Economic Aspects of Authorized and Unauthorized Immigration, Dorrit Marks
Relationship between immigration and wages is not clear cut because it cannot be reduced to a simple one to one relationship. Wages depend on the supply of capital creating new jobs as well as the supply of labor. A greater supply of immigrant workers and the resultant cheaper cost of labor increases the return to employers who, in turn, use profits for further investment. The latter may create more jobs.
Quotation from The Economist: ...immigration, in the long run, has had only a small negative effect on the pay of Americas least skilled and even that is arguable.
Costs and benefits: Immigrants have a small impact on public sector budgets. They mainly contribute to the economy through the taxes that they pay. Thus immigration has been net economic benefit nationally. But this isnt necessarily the case at the local level.
Immigrants have filled half of the new jobs created over the past decade. They filled more than half of such jobs in the Midwest and Southwest.
Unauthorized immigration: The number of unauthorized immigrants currently in the US is 10 to 12 million persons. This equals about one third of the foreign born population. Growth of this number is estimated to be about 500,000 per year.

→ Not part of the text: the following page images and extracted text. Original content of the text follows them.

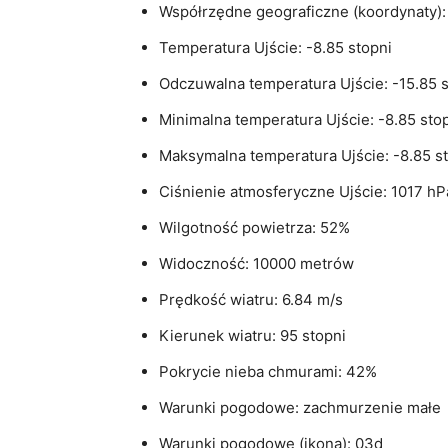
Współrzędne geograficzne (koordynaty):
Temperatura Ujście: -8.85 stopni
Odczuwalna temperatura Ujście: -15.85 s
Minimalna temperatura Ujście: -8.85 sto
Maksymalna temperatura Ujście: -8.85 s
Ciśnienie atmosferyczne Ujście: 1017 hP
Wilgotność powietrza: 52%
Widoczność: 10000 metrów
Prędkość wiatru: 6.84 m/s
Kierunek wiatru: 95 stopni
Pokrycie nieba chmurami: 42%
Warunki pogodowe: zachmurzenie małe
Warunki pogodowe (ikona): 03d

This number believed to be a response to economic demand for unskilled labor and also the difficulty of immigrating legally.
Mexican workers tend to fill the unskilled jobs. During the 1990s the US workforce absorbed 2.9 million Mexican workers.
Immigrants make a large contribution in high skilled occupations in the US. They were 8% of the 25 year old or older skilled workforce in the US in 1990 and 15% in 2004.
Over the last four years skilled immigrants have founded 25% of the new US public companies that received venture capital. Nearly half of this number came as students.
Demographers expect to see high immigration levels for both skilled and unskilled in the coming years.